Locate the string "text" in the records below. Copy every line where it occurs.

Items from a dataset
################

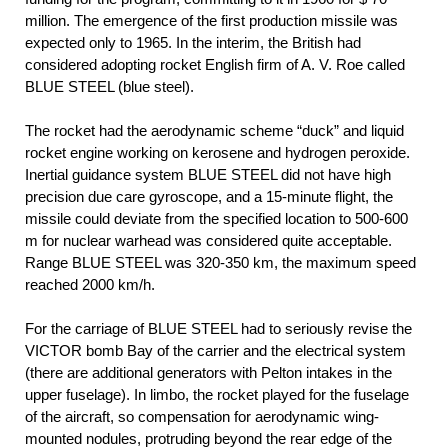
million. The emergence of the first production missile was
expected only to 1965. In the interim, the British had
considered adopting rocket English firm of A. V. Roe called
BLUE STEEL (blue steel).
The rocket had the aerodynamic scheme “duck” and liquid
rocket engine working on kerosene and hydrogen peroxide.
Inertial guidance system BLUE STEEL did not have high
precision due care gyroscope, and a 15-minute flight, the
missile could deviate from the specified location to 500-600
m for nuclear warhead was considered quite acceptable.
Range BLUE STEEL was 320-350 km, the maximum speed
reached 2000 km/h.
For the carriage of BLUE STEEL had to seriously revise the
VICTOR bomb Bay of the carrier and the electrical system
(there are additional generators with Pelton intakes in the
upper fuselage). In limbo, the rocket played for the fuselage
of the aircraft, so compensation for aerodynamic wing-
mounted nodules, protruding beyond the rear edge of the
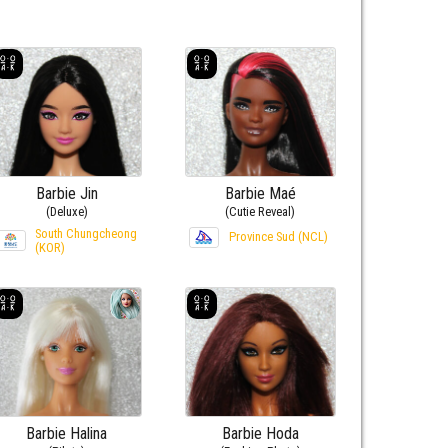
Barbie Jin
Barbie Maé
(Deluxe)
(Cutie Reveal)
South Chungcheong
Province Sud (NCL)
(KOR)
Barbie Halina
Barbie Hoda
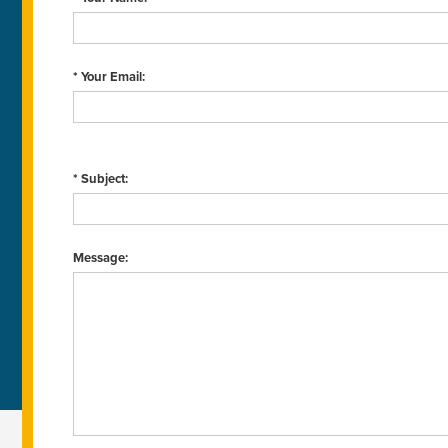
* Your Email:
* Subject:
Message:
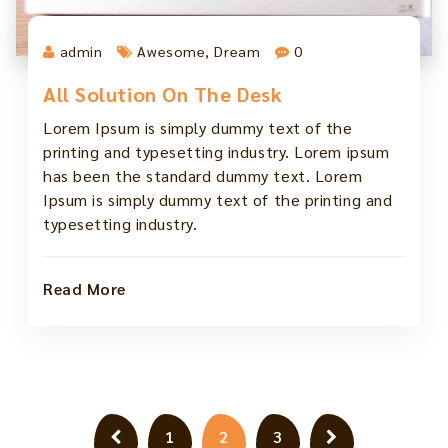
admin
Awesome
,
Dream
0
All Solution On The Desk
Lorem Ipsum is simply dummy text of the
printing and typesetting industry. Lorem ipsum
has been the standard dummy text. Lorem
Ipsum is simply dummy text of the printing and
typesetting industry.
Read More
Posts
1
2
3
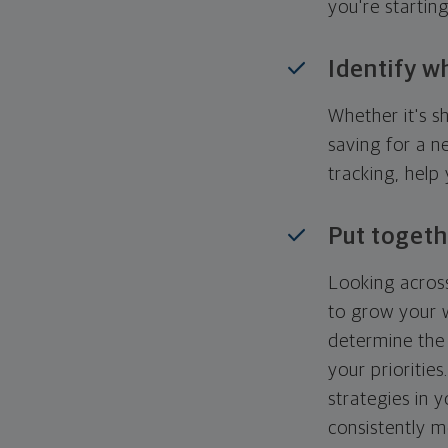
you're startin
Identify w
Whether it's s
saving for a n
tracking, help
Put togeth
Looking across
to grow your w
determine the 
your priorities
strategies in 
consistently m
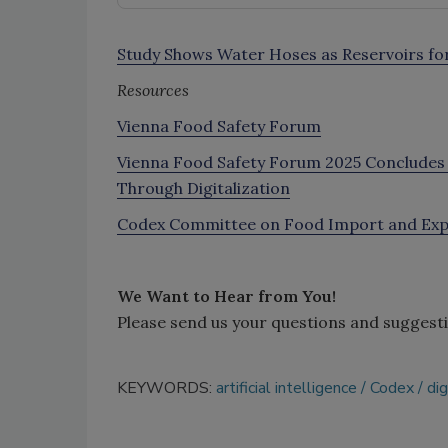
Study Shows Water Hoses as Reservoirs for 
Resources
Vienna Food Safety Forum
Vienna Food Safety Forum 2025 Concludes W
Through Digitalization
Codex Committee on Food Import and Expor
We Want to Hear from You!
Please send us your questions and suggest
KEYWORDS:
artificial intelligence
Codex
dig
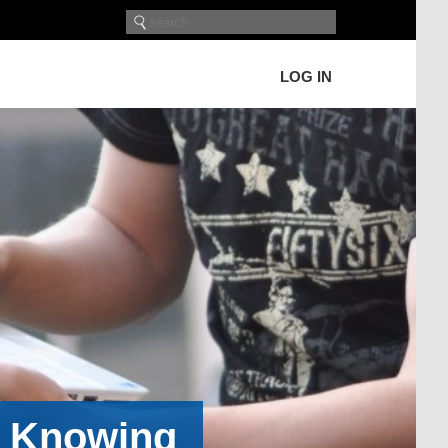
LOG IN
h Knowing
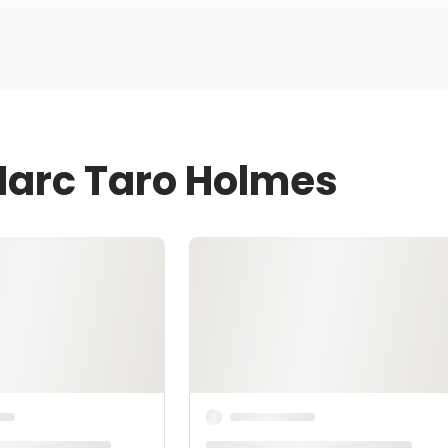
Marc Taro Holmes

################

* _Answer below_:
Lorem Ipsum is simply dummy text of the
has been the standard dummy text. Lorem
Ipsum is simply dummy text of the printing and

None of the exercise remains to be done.